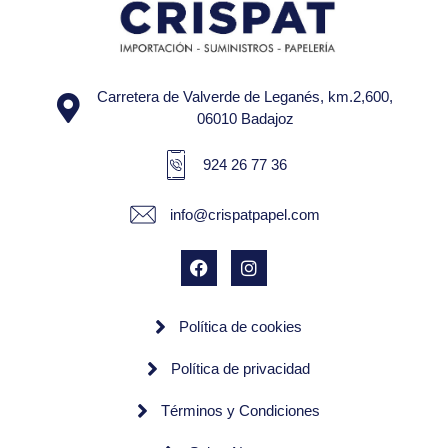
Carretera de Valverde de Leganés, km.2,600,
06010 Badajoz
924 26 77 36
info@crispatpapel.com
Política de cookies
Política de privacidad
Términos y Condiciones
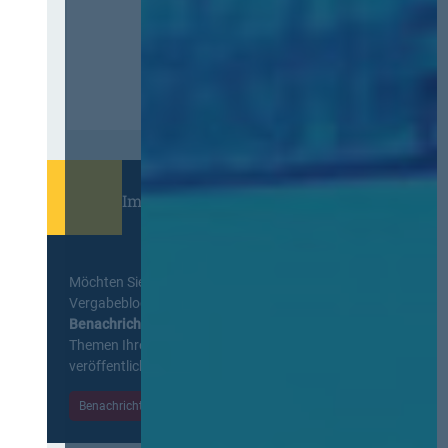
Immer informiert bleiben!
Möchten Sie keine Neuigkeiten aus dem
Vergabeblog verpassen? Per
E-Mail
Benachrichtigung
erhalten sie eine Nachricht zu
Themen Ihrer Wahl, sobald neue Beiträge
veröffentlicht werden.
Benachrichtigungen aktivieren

━━━━━━━━━━━━━━━━━━━━━━━━━━━━━━

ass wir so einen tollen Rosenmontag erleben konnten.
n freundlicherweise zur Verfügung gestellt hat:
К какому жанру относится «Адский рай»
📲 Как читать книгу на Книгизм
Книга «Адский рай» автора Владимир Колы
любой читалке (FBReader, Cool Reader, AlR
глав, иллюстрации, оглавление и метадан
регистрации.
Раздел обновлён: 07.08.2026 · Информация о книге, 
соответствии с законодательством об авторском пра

━━━━━━━━━━━━━━━━━━━━━━━━━━━━━━

With the pictures removed, print only the lines starting at the line that has "Carretera de Valverde" and ending at the line that has "Benachrichtigungen aktivieren", both ends included, exactly as they stand above.

■ Result below:
Carretera de Valverde de Leganés, km.2,600,
06010 Badajoz
924 26 77 36
info@crispatpapel.com
Política de cookies
Política de privacidad
Términos y Condiciones
Immer informiert bleiben!
Möchten Sie keine Neuigkeiten aus dem
Vergabeblog verpassen? Per
E-Mail
Benachrichtigung
erhalten sie eine Nachricht zu
Themen Ihrer Wahl, sobald neue Beiträge
veröffentlicht werden.
Benachrichtigungen aktivieren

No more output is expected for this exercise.